Mike Corral sees himself as a master marijuana grower and an "anti-stoner."
Corral, who co-founded Wo/Men's Alliance for Medical Marijuana with wife Valerie Corral in 1993, is the ever-present teacher in garden for the Santa Cruz cannabis-growing commune.
He oversees WAMM members - cancer patients, AIDS sufferers and others with profound medical conditions - in hands-on work in growing the cannabis they use to relieve and soothe their symptoms.
WAMM and its poignant community for the disabled, sick and dying is profiled in Sunday's edition of the Sacramento Bee. To read the article, click here.
While WAMM and its legal fight against the federal government stirred attention for the California marijuana movement, Mike Corral has found a secondary mission: winning renewed respect for outdoor marijuana growing.
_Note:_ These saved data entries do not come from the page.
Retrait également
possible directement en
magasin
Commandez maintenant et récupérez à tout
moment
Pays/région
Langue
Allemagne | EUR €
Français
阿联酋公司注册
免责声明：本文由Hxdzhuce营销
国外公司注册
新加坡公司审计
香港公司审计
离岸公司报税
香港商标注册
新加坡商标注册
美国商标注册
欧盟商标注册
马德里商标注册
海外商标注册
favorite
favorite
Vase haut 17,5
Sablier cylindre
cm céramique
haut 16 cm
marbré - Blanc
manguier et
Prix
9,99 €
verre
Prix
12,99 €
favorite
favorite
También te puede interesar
He is dismissive of booming medical marijuana dispensaries hyping high-octane indoor weed. He blames their marketing of exotic indoor strains for promoting a stoner culture that undermines medical use and insults the purity of outdoor cultivation.
"The clubs have a marketing campaign: Outdoor (marijuana) is bad," Corall said. "But indoors is more costly, more labor intensive. And to me, there is 500 years of history of growing outdoors."
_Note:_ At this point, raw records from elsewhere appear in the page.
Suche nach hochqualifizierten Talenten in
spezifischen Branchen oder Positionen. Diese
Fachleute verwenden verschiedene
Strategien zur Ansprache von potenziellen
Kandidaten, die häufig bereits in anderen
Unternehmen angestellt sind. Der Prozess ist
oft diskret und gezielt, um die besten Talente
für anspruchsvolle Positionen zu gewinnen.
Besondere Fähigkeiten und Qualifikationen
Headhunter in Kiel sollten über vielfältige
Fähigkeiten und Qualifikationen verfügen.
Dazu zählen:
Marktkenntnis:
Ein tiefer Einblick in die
And so Corral and WAMM members cultivate their marijuana in on a coastal mountain terrace outside Santa Cruz. He says they plant seedlings in greenhouses before the "spring moon," put plants into the ground "before the summer solstice" and harvest "before the fall moon."
While marijuana stores proliferate in California cities, often offering several dozen designer pot strains, Wamm has just four: a sativa plant called "African Queen," a Purple Indica plant and two indica- or sativa-dominant hybrids.
The master gardener rarely tests the final product.
Corral is registered as a caregiver for his wife, who has a medical marijuana recommendation for seizures she began suffering after a car accident. But he says he has no medical need himself and generally isn't eager to join anyone's smoking circle.
"I'm a purist. I don't like the idea of someone passing a joint to someone," Corral said.
The anti-stoner says he even occasionally chides some WAMM members if he thinks they may have consumed enough.
"I'll see somebody take some (marijuana) cookies and I'll ask, 'Why did you take two?' If you took two to alleviate your symptoms, fine. But can they be alleviated with a cookie - or half a cookie?"